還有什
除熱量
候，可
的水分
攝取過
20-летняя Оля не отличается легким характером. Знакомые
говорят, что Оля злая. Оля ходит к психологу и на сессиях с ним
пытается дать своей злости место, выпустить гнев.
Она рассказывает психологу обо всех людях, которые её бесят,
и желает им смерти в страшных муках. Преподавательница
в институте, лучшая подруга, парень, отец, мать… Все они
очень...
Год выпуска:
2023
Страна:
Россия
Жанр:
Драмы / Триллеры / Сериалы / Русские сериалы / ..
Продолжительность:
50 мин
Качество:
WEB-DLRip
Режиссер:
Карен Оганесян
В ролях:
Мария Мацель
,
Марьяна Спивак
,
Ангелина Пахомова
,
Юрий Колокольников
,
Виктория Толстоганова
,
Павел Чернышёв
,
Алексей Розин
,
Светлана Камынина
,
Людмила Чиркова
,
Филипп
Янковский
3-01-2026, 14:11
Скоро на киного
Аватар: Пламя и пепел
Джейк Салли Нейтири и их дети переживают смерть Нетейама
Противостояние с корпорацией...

--

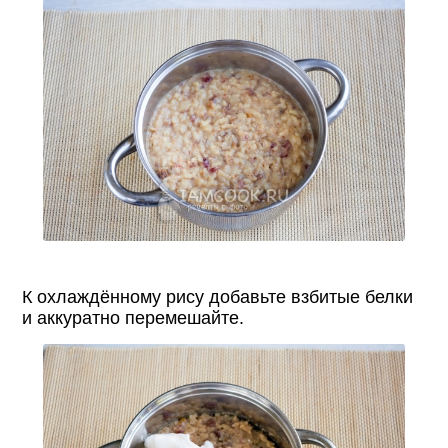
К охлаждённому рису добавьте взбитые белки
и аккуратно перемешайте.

* * *

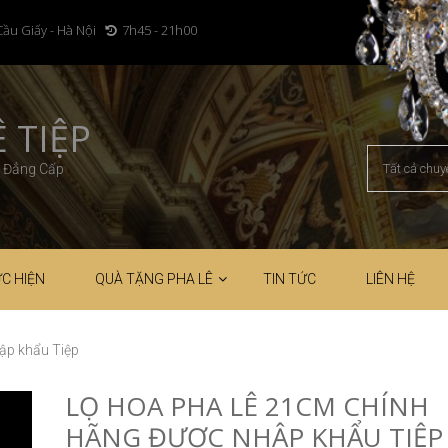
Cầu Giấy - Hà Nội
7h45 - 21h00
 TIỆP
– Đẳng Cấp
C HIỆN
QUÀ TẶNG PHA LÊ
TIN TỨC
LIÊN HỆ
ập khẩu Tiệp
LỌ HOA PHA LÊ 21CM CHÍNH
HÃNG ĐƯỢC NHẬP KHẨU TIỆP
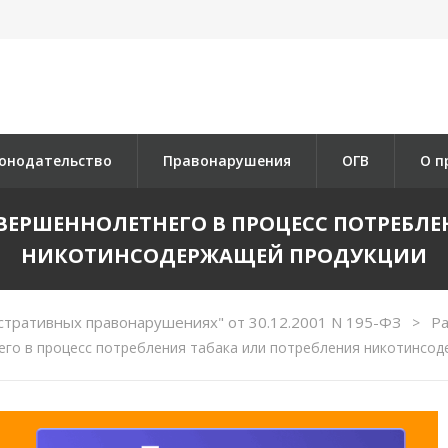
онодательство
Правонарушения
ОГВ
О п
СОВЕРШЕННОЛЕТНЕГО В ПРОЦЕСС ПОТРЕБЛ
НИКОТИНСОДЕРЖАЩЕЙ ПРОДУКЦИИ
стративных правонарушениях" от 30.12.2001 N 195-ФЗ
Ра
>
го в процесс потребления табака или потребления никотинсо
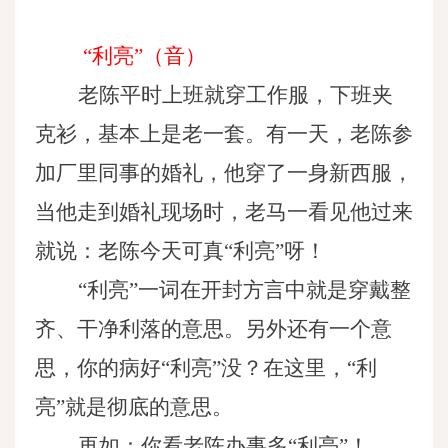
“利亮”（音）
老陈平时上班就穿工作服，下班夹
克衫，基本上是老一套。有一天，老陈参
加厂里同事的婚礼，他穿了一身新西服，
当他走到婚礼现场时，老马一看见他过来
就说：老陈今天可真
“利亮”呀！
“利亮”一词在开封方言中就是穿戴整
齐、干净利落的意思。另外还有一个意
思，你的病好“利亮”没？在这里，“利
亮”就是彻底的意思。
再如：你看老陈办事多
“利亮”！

> [Exercise prompt]: In the listing above, transcribe exactly everything from the line containing "Алексей Розин" down to the line containing "Противостояние с корпорацией...", including both and nothing more.

> [Task solution]:
Алексей Розин
,
Светлана Камынина
,
Людмила Чиркова
,
Филипп
Янковский
3-01-2026, 14:11
Скоро на киного
Аватар: Пламя и пепел
Джейк Салли Нейтири и их дети переживают смерть Нетейама
Противостояние с корпорацией...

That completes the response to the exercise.